On Thu, Dec 24, 2020 at 12:15:08PM -0500, Michael A. Smith wrote:
With all the buffering that modern disks and filesystems do, a specific question has come up a few times with respect to whether or not data was actually written after flush. I think it would be pretty useful for the standard library to have a variant in the io module that would explicitly fsync on close.
One argument against this idea is that "disks and file systems buffer for a reason, you should trust them, explicitly calling sync after every written file is just going to slow I/O down".
Personally I don't believe this argument, I've been bitten many, many times until I learned to explicitly sync files, but its an argument you should counter.
Another argument is that even syncing your data doesn't mean that the data is actually written to disk, since the hardware can lie. On the other hand, I don't know what anyone can do, not even the kernel, in the face of deceitful hardware.
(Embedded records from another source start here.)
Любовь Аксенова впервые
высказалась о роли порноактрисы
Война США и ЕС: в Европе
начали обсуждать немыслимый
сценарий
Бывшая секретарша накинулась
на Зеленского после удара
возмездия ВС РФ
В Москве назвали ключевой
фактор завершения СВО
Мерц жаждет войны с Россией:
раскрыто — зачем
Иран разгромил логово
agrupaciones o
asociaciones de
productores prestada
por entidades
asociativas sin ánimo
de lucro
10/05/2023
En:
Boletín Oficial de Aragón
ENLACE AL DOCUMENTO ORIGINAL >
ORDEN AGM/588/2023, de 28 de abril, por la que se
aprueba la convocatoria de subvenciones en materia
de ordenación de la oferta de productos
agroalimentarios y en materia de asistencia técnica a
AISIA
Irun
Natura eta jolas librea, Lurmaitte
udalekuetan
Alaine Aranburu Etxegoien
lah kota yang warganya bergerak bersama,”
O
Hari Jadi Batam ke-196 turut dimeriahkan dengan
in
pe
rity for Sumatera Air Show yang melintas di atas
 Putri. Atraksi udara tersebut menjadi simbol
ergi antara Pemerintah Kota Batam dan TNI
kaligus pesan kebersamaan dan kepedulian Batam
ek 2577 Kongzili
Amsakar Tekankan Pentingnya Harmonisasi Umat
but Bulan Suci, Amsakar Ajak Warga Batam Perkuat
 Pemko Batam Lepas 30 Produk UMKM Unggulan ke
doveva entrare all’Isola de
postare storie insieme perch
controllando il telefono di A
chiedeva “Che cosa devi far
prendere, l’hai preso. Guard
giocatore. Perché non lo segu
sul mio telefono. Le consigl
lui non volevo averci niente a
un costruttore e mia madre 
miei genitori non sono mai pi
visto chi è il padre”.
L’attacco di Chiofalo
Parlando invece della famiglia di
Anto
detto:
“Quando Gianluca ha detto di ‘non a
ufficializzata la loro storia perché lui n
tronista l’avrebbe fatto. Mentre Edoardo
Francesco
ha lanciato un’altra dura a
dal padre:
You might be tempted to argue that this can be done very easily in Python already, so why include it in the standard io module?
- It seems to me that it would be better to do this in C, so for the
folks who need to make a consistency > performance kind of choice, they don't have to sacrifice any additional performance.
The actual I/O is surely going to outweigh the cost of calling sync from Python.
This sounds like a trivial micro-optimization for small files, and an undetectable one for large files on slow media. If you save a dozen microseconds when syncing a two gigabyte file written to a USB-2 stick, the sync might take four or five minutes. Are you even going to notice the difference?
I think you need to show benchmarks before claiming that this needs to be in C.
- Having it in the io library will call attention to this issue,
which I think is something a lot of folks don't consider. Assuming that `close` or `flush` are sufficient for consistency has always been wrong (at its limits), but it was less likely to be a stumbling block in the past, when buffering was less aggressive and less layered and the peak size and continuous-ness of data streams was a more niche concern.
I don't know, I wonder whether burying it in the io library will make it disappear.
Perhaps a "sync on close" keyword argument to open? At least then it is always available and easily discoverable.
- There are many ways to do this, and I think several of them could
be subtly incorrect.
Can you elaborate?
I mean, the obvious way is:
try: with open(..., 'w') as f: f.write("stuff") finally: os.sync()
so maybe all we really need is a "sync file" context manager.